Not that Budin is pushing at an entirely open door. Only recently James Davidson, a well-known authority on ancient prostitution, firmly stated in the TLS (October 5, 2007): "Sacred prostitution is not yet a myth, nor even a 'myth', in the ordinary understanding of that term, however much modern scholars wish it were". Budin's painstaking dismantling of the material is persuasive, even when her alternative interpretations prove less so. One need not subscribe to the view that Herodotus' account of the Babylonian custom was a metaphor for the conquest of Babylon by Persia ("conquered, effeminized, and symbolically 'raped''') to question its veracity. Its main rhetorical purpose was to present the Babylonian custom as an inversion of Greek norms. Indeed, some have argued that the myth of sacred prostitution first arose  because scholars took literally what was intended to be accusatory rhetoric, a means of denigrating other cultures, rather like accusations of cannibalism and human sacrifice.
Budin argues that this theory works for us some of the evidence, especially the Christian texts, but that simple misreading and error, exacerbated by over two millennia of bad scholarship, are also responsible. For example, the Sumerian, Akkadian, Canaanite , and Hebrew vocabulary typically translated as relating to sacred prostitution does not refer to prostitutes at all, let alone sacred ones. Archaeological and iconographic evidence, she shows, has been interpreted on the basis that sacred prostitution existed. In tracing a history of the myth of sacred prostitution, Budin also scotches another misapprehension: that Sir James Frazer made it up in the Golden Bough. We cannot let the Victorians take all the blame.

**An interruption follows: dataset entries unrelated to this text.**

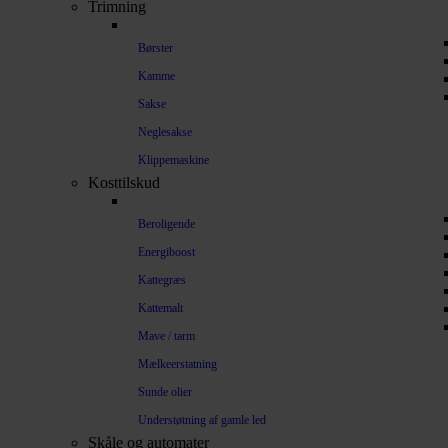
Trimning
Børster
Kamme
Sakse
Neglesakse
Klippemaskine
Kosttilskud
Beroligende
Energiboost
Kattegræs
Kattemalt
Mave / tarm
Mælkeerstatning
Sunde olier
Understøtning af gamle led
Skåle og automater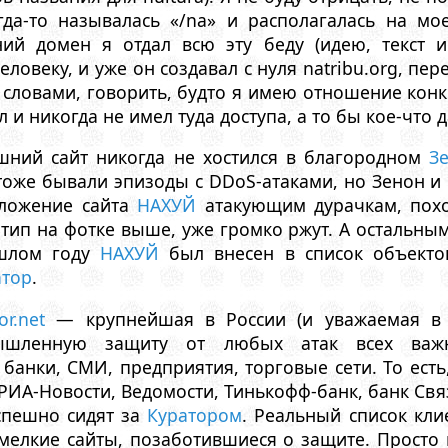
огда-то называлась «/na» и располагалась на м
ий домен я отдал всю эту беду (идею, текст 
еловеку, и уже он создавал с нуля natribu.org, п
 словами, говорить, будто я имею отношение конк
ал и никогда не имел туда доступа, а то бы кое-что
шний сайт никогда не хостился в благородном
З
a тоже бывали эпизоды с DDoS-атаками, но Зенон и
ложение сайта
НАХУЙ
атакующим дурачкам, похо
отип на фотке выше, уже громко ржут. А остальн
ошлом году
НАХУЙ
был внесен в список объекто
атор
.
or.net
— крупнейшая в России (и уважаемая в 
мышленную защиту от любых атак всех важ
 банки, СМИ, предприятия, торговые сети. То есть
 РИА-Новости, Ведомости, Тинькофф-банк, банк Свя
спешно сидят за
Куратором
. Реальный список кли
мелкие сайты, позаботившиеся о защите. Просто 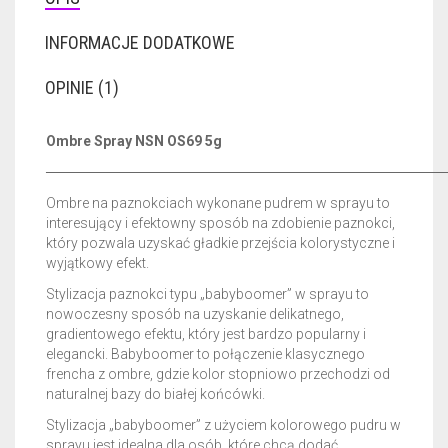
INFORMACJE DODATKOWE
OPINIE (1)
Ombre Spray NSN OS69 5g
────────────────────────────────────────
Ombre na paznokciach wykonane pudrem w sprayu to
interesujący i efektowny sposób na zdobienie paznokci,
który pozwala uzyskać gładkie przejścia kolorystyczne i
wyjątkowy efekt.
Stylizacja paznokci typu „babyboomer” w sprayu to
nowoczesny sposób na uzyskanie delikatnego,
gradientowego efektu, który jest bardzo popularny i
elegancki. Babyboomer to połączenie klasycznego
frencha z ombre, gdzie kolor stopniowo przechodzi od
naturalnej bazy do białej końcówki.
Stylizacja „babyboomer” z użyciem kolorowego pudru w
sprayu jest idealna dla osób, które chcą dodać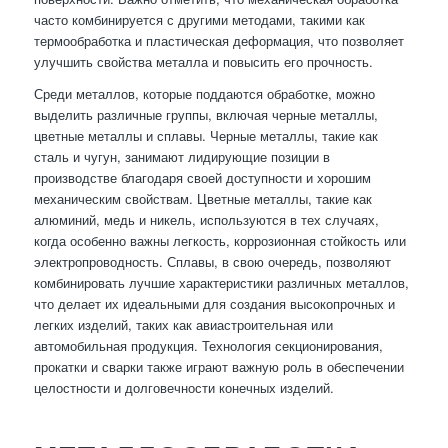
часто комбинируется с другими методами, такими как
термообработка и пластическая деформация, что позволяет
улучшить свойства металла и повысить его прочность.
Среди металлов, которые поддаются обработке, можно
выделить различные группы, включая черные металлы,
цветные металлы и сплавы. Черные металлы, такие как
сталь и чугун, занимают лидирующие позиции в
производстве благодаря своей доступности и хорошим
механическим свойствам. Цветные металлы, такие как
алюминий, медь и никель, используются в тех случаях,
когда особенно важны легкость, коррозионная стойкость или
электропроводность. Сплавы, в свою очередь, позволяют
комбинировать лучшие характеристики различных металлов,
что делает их идеальными для создания высокопрочных и
легких изделий, таких как авиастроительная или
автомобильная продукция. Технология секционирования,
прокатки и сварки также играют важную роль в обеспечении
целостности и долговечности конечных изделий.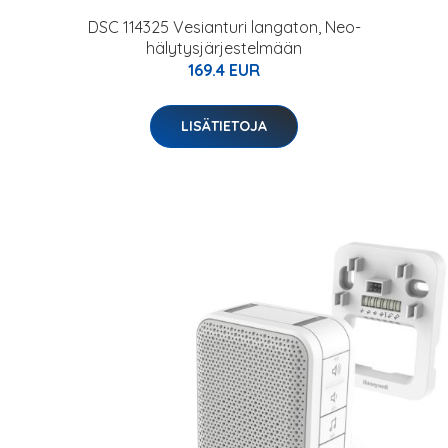
DSC 114325 Vesianturi langaton, Neo-
hälytysjärjestelmään
169.4 EUR
LISÄTIETOJA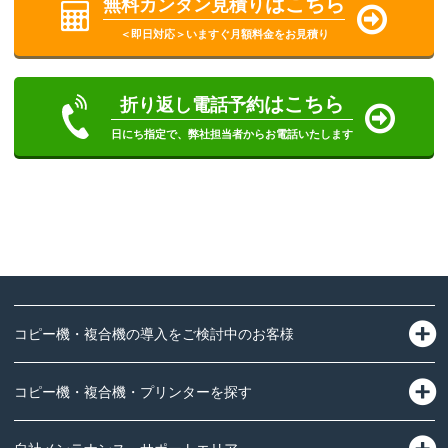
はこちら
無料カンタン見積り
＜即日対応＞いますぐ月額料金をお見積り
はこちら
折り返し電話予約
日にち指定で、弊社担当者からお電話いたします
コピー機・複合機の導入をご検討中のお客様
コピー機・複合機・プリンターを探す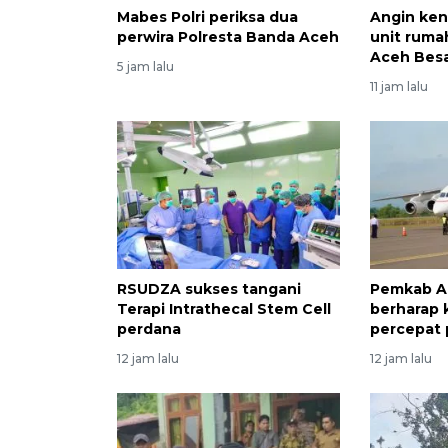
Mabes Polri periksa dua
Angin ken
perwira Polresta Banda Aceh
unit ruma
Aceh Bes
5 jam lalu
11 jam lalu
RSUDZA sukses tangani
Pemkab A
Terapi Intrathecal Stem Cell
berharap
perdana
percepat
12 jam lalu
12 jam lalu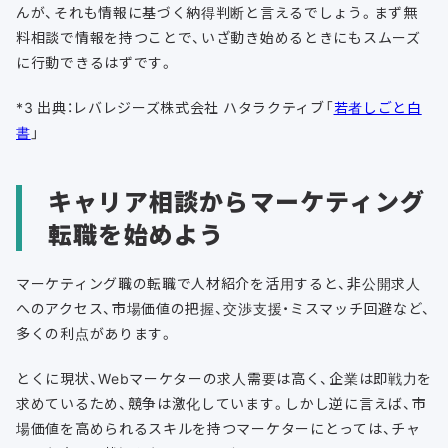
んが、それも情報に基づく納得判断と言えるでしょう。まず無
料相談で情報を持つことで、いざ動き始めるときにもスムーズ
に行動できるはずです。
*3 出典：レバレジーズ株式会社 ハタラクティブ「
若者しごと白
書
」
キャリア相談からマーケティング
転職を始めよう
マーケティング職の転職で人材紹介を活用すると、非公開求人
へのアクセス、市場価値の把握、交渉支援・ミスマッチ回避など、
多くの利点があります。
とくに現状、Webマーケターの求人需要は高く、企業は即戦力を
求めているため、競争は激化しています。しかし逆に言えば、市
場価値を高められるスキルを持つマーケターにとっては、チャ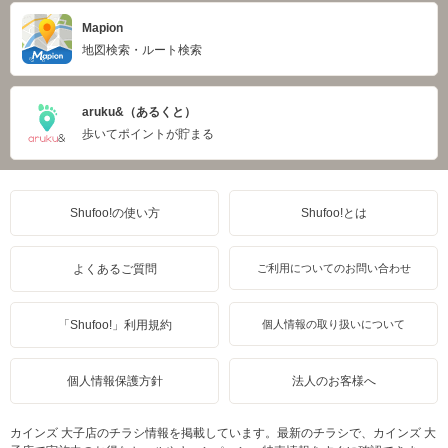
Mapion
地図検索・ルート検索
aruku&（あるくと）
歩いてポイントが貯まる
Shufoo!の使い方
Shufoo!とは
よくあるご質問
ご利用についてのお問い合わせ
「Shufoo!」利用規約
個人情報の取り扱いについて
個人情報保護方針
法人のお客様へ
カインズ 大子店のチラシ情報を掲載しています。最新のチラシで、カインズ 大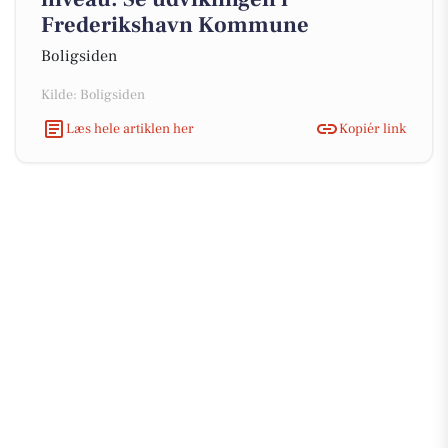
Frederikshavn Kommune
Boligsiden
Kilde: Boligsiden
Læs hele artiklen her
Kopiér link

The book is a thrilling expose of historiography at its worst. It shows the mess that can result when disciplinary divisions work against multicultural understanding (allowing Assyriologists and classicists to claim that sacred prostitution was practised, but on the others' turf, not their own) and how a scholarly myth can spread "like a computer virus" until it becomes accepted historical fact. But radical scepticism might be thought to work in a similar way. Budin's overall thesis may be sound, but I cannot help worrying about what would happen if we applied her approach to other subjects. If we rejected all evidence from writers who sometimes fabricated their material, and from all narratives that can be read rhetorically, metaphorically or as ideologically loaded in some way, we could easily dispatch as "myth" any form of ancient prostitution and, with a bit more effort, maybe marriage, swimming or warfare. This might lead to as unintelligent a version of ancient history as that produced by clumsy positivism.